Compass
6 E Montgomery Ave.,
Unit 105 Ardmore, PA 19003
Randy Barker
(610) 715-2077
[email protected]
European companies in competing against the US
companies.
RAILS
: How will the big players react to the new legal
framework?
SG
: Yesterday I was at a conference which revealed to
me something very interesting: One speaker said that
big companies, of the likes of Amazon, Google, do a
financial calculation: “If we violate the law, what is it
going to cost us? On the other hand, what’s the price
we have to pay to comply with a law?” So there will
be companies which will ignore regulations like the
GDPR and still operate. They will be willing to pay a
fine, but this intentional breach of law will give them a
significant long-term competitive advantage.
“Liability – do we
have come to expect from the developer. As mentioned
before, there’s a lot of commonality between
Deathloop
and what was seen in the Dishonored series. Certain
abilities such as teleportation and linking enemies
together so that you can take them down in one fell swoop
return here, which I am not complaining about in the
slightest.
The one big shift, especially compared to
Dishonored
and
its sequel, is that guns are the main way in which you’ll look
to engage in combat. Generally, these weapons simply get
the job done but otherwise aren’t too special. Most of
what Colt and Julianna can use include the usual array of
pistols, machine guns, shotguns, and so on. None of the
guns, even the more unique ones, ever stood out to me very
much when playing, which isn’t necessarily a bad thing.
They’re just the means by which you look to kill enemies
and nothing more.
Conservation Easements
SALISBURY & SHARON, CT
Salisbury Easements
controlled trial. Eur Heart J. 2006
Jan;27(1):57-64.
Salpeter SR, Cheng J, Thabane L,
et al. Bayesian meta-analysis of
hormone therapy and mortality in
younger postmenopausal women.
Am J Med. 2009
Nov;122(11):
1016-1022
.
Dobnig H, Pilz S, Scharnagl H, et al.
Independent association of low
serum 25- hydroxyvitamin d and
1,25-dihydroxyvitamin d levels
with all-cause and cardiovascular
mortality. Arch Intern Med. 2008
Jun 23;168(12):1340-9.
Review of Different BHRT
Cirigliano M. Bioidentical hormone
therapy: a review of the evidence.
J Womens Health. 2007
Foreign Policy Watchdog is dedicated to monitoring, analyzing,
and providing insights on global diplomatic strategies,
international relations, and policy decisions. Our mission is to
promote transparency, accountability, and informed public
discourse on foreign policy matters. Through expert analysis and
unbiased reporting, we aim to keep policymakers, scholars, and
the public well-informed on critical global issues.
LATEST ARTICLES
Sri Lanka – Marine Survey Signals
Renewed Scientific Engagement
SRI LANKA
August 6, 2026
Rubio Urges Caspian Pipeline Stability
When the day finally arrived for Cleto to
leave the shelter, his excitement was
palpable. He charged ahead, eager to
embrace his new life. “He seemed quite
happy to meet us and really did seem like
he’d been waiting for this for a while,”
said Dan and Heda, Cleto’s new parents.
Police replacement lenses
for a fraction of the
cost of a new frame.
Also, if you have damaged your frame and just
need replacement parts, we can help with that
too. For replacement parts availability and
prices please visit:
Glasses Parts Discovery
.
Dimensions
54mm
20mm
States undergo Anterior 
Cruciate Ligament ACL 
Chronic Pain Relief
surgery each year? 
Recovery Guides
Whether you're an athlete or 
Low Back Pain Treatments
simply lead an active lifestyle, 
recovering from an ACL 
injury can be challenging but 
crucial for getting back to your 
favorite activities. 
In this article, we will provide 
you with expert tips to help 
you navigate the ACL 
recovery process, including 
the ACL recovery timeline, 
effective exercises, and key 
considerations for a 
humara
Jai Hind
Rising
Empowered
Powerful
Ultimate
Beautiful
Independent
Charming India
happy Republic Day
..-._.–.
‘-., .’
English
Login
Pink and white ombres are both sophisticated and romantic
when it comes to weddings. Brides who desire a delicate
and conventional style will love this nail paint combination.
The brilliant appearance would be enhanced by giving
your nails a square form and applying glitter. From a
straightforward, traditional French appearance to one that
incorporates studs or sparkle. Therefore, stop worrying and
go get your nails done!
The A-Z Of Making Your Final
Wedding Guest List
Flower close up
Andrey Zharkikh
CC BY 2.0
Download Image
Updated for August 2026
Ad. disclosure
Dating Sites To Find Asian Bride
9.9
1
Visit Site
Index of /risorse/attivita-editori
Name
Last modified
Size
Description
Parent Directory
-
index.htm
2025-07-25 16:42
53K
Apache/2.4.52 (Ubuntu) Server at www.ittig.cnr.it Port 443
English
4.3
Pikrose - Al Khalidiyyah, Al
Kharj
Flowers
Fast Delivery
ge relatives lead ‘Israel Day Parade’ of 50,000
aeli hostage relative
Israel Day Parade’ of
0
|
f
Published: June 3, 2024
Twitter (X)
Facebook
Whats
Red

+ + + +

## [What the task requires]
Transcribe, exactly and without additions, the lines of the records above, beginning with the line that contains "embrace his new" and ending with the line that contains "Ad. disclosure", both included.

## [Result of this task]
embrace his new life. “He seemed quite
happy to meet us and really did seem like
he’d been waiting for this for a while,”
said Dan and Heda, Cleto’s new parents.
Police replacement lenses
for a fraction of the
cost of a new frame.
Also, if you have damaged your frame and just
need replacement parts, we can help with that
too. For replacement parts availability and
prices please visit:
Glasses Parts Discovery
.
Dimensions
54mm
20mm
States undergo Anterior 
Cruciate Ligament ACL 
Chronic Pain Relief
surgery each year? 
Recovery Guides
Whether you're an athlete or 
Low Back Pain Treatments
simply lead an active lifestyle, 
recovering from an ACL 
injury can be challenging but 
crucial for getting back to your 
favorite activities. 
In this article, we will provide 
you with expert tips to help 
you navigate the ACL 
recovery process, including 
the ACL recovery timeline, 
effective exercises, and key 
considerations for a 
humara
Jai Hind
Rising
Empowered
Powerful
Ultimate
Beautiful
Independent
Charming India
happy Republic Day
..-._.–.
‘-., .’
English
Login
Pink and white ombres are both sophisticated and romantic
when it comes to weddings. Brides who desire a delicate
and conventional style will love this nail paint combination.
The brilliant appearance would be enhanced by giving
your nails a square form and applying glitter. From a
straightforward, traditional French appearance to one that
incorporates studs or sparkle. Therefore, stop worrying and
go get your nails done!
The A-Z Of Making Your Final
Wedding Guest List
Flower close up
Andrey Zharkikh
CC BY 2.0
Download Image
Updated for August 2026
Ad. disclosure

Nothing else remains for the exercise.